Sniffer dogs are part of the Antiterrorism Assistance Explosive Detection Canine Program, which was established by the US government in 1983 to provide training and supplies to foreign law enforcement personnel.
A senior State Department official told reporters on Monday: “Any death of a canine in the field is an extremely sad event and we will take every measure possible to prevent this from happening in the future.”
The official added the dogs “play a critical role in our counterterrorism efforts overseas and in saving American lives”.
The September report, published by the State Department Office of the Inspector General, detailed unacceptable conditions in Jordan and included photographs of emaciated dogs and faeces-covered floors in kennels.
A follow-up report earlier this month found two dogs had died in Jordan of heat stroke and insecticide poisoning respectively.

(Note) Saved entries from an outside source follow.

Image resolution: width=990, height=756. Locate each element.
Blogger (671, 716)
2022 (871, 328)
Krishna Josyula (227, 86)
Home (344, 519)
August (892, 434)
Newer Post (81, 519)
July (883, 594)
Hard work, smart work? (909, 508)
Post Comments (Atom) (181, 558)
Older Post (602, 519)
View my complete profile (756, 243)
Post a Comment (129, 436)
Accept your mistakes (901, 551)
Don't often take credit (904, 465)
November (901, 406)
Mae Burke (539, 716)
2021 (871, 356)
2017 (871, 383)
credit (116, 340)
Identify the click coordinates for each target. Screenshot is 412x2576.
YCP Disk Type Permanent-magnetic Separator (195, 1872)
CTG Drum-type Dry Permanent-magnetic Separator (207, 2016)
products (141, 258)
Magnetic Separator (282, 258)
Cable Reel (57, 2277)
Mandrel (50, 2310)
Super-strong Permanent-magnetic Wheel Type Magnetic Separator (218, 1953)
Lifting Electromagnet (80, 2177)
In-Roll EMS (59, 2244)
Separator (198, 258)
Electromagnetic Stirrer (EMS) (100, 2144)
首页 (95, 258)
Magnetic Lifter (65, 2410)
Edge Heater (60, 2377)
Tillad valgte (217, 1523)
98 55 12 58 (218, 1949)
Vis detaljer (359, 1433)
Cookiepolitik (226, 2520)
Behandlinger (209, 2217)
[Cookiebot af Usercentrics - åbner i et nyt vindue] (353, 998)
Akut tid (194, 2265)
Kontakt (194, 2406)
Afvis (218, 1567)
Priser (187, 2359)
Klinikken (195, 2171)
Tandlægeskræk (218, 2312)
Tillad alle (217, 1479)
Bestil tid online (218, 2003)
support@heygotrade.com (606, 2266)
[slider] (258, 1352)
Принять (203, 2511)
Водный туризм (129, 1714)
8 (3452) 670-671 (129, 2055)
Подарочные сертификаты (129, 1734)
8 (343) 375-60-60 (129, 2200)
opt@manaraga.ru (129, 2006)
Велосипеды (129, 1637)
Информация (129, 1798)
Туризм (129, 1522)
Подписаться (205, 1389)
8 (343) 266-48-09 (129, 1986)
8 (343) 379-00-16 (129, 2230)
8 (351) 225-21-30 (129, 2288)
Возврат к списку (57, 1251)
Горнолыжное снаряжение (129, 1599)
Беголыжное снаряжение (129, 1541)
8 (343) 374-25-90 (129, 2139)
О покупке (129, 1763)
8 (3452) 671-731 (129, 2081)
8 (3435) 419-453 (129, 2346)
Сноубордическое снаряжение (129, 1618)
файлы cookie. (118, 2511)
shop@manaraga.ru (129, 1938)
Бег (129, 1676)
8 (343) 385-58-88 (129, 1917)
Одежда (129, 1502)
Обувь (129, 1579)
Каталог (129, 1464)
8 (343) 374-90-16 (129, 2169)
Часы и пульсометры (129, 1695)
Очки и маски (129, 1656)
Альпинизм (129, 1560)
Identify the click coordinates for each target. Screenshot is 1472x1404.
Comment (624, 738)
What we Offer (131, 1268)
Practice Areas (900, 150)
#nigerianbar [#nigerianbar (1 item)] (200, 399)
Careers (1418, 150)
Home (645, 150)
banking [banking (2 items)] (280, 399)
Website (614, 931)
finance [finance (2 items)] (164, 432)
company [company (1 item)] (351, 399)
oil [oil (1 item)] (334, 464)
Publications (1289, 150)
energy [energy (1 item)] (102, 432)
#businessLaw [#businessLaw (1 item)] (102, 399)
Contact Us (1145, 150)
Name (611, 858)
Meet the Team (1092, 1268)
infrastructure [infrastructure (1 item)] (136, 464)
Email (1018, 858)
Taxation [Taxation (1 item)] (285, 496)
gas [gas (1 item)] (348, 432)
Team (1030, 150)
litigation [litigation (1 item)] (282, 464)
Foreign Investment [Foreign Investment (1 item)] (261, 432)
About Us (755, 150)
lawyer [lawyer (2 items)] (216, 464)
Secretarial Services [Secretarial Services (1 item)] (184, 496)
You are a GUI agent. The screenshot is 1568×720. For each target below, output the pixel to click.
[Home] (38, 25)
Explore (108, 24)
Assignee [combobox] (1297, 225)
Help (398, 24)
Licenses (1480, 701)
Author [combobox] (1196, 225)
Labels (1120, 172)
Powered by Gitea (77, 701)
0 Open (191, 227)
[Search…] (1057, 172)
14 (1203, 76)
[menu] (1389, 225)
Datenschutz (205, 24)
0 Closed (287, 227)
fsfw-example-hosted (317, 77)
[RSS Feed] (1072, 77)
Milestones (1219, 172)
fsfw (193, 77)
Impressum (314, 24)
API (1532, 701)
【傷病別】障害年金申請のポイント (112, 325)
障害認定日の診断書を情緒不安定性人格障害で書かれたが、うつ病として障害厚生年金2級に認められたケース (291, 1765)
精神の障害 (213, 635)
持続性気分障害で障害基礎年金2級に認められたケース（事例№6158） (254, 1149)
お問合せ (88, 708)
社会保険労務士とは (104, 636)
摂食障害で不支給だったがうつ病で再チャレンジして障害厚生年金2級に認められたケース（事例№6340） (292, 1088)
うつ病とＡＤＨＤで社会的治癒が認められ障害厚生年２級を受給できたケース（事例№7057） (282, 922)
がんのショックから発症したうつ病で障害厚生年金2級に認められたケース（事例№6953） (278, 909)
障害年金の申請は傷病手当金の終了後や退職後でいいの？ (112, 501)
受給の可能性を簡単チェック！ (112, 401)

And a CVC veterinarian said the lack of reinforcement training once the dogs settle in Jordan diminished the success rate of detecting an explosive to less than 50 percent, compared to about 90 percent when they first arrive.
It also found three out of 10 dogs sent to Egypt in August 2018 have died, but Egyptian authorities have not allowed US personnel to access the dogs or their kennels.
The canine provision programme began over 20 years ago but the report determined that relevant departments, including the Bureau of Counterterrorism and the Bureau of Diplomatic Security, are not equipped to monitor the health and welfare of dogs sent to partner countries.
“The Department does not impose standards of care on the foreign nations receiving canines trained at the Canine Validation Centre (CVC),” said the report.
“As a result, the Department lacks any assurances that partner nations are maintaining at least a minimum level of care necessary for the dogs to perform the explosive detection tasks assigned.”
Egypt and Jordan have not made any public comment on the issue so far.
Other countries that receive sniffer dogs from the US include Bahrain, Indonesia, Lebanon, Mexico, Morocco, Nepal, Oman, and Thailand.
According to the Wall Street Journal, the programme has cost the State Department’s office of Antiterrorism Assistance millions of dollars in recent years.
The training program for 10 canine teams, which lasts for a month, costs US$640,000. The cost of situating a veterinarian and a veterinarian technician in Jordan for one year costs the Department approximately US$540,000.